Quality Control (QC) of MRI Scans
First, imaging sites were instructed to immediately assess the quality of T1 weighted scans and to re-acquire if necessary; therefore in some cases more than one accelerated or non-accelerated T1 weighted scan was acquired in a particular session. QC was performed on all MRI scans at the Mayo Clinic before being released for download. This QC procedure entailed assessment of MRI scans for adherence to the ADNI scanning protocol, medical abnormalities and severe artefacts (such as metal-induced artefacts, head-coil failure etc.).
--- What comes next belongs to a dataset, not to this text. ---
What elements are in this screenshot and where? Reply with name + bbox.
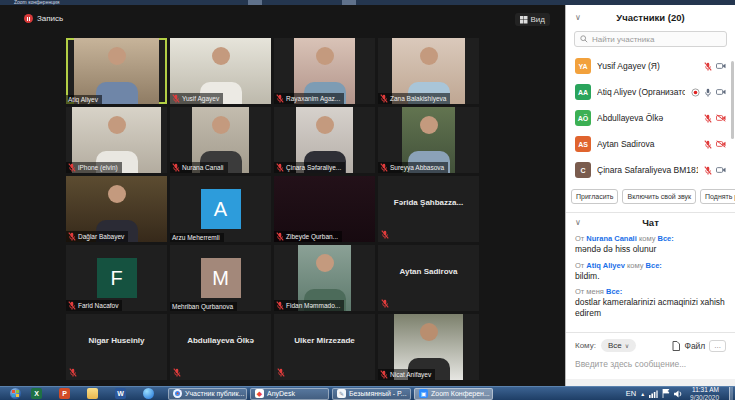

Only scans that passed this initial QC are available for download and so all analyses in this paper were only performed on the subset that passed initial QC by Mayo. At the Dementia Research Centre (UCL) further quality assessment of the MRI scans available to download was performed: individual scans were assessed visually for artefacts and very poor quality scans were excluded from further analysis (e.g. due to severe motion artefacts); once the scans were segmented and scan pairs registered (as detailed below), a single rater (EM), blinded to BSI values, assessed the quality of registered scan pairs. This assessment specifically looked at quality differences between the scans that may have affected the BSI measures. If a scan failed at this QC stage (from here on referred to as DRC QC), it was considered as failed for all BSI measures.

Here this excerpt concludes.